[Start of Attachment]
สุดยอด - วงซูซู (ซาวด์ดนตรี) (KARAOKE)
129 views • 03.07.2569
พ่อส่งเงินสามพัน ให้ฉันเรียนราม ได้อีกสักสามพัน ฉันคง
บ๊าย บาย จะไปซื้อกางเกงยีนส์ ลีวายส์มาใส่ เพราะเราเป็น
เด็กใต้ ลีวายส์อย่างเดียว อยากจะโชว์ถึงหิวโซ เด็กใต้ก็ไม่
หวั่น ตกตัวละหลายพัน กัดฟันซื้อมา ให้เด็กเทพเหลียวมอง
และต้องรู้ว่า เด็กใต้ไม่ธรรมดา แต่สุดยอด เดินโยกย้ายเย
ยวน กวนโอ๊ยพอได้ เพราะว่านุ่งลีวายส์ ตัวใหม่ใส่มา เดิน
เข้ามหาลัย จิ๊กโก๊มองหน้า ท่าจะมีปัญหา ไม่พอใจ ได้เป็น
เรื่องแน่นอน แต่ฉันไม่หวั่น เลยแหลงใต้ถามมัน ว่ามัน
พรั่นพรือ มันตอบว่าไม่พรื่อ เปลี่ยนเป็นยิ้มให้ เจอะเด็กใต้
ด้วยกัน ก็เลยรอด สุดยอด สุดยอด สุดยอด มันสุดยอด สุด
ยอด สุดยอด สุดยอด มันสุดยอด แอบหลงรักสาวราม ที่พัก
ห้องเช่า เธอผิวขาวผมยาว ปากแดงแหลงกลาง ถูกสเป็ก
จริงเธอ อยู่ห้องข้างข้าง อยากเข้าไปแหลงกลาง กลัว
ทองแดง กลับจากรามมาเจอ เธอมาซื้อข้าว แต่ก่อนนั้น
[End of Attachment]
• What the exercise asks: Lines from the entries that contain the string "วายส" must be found and copied.

• Response area:
บ๊าย บาย จะไปซื้อกางเกงยีนส์ ลีวายส์มาใส่ เพราะเราเป็น
เด็กใต้ ลีวายส์อย่างเดียว อยากจะโชว์ถึงหิวโซ เด็กใต้ก็ไม่
ยวน กวนโอ๊ยพอได้ เพราะว่านุ่งลีวายส์ ตัวใหม่ใส่มา เดิน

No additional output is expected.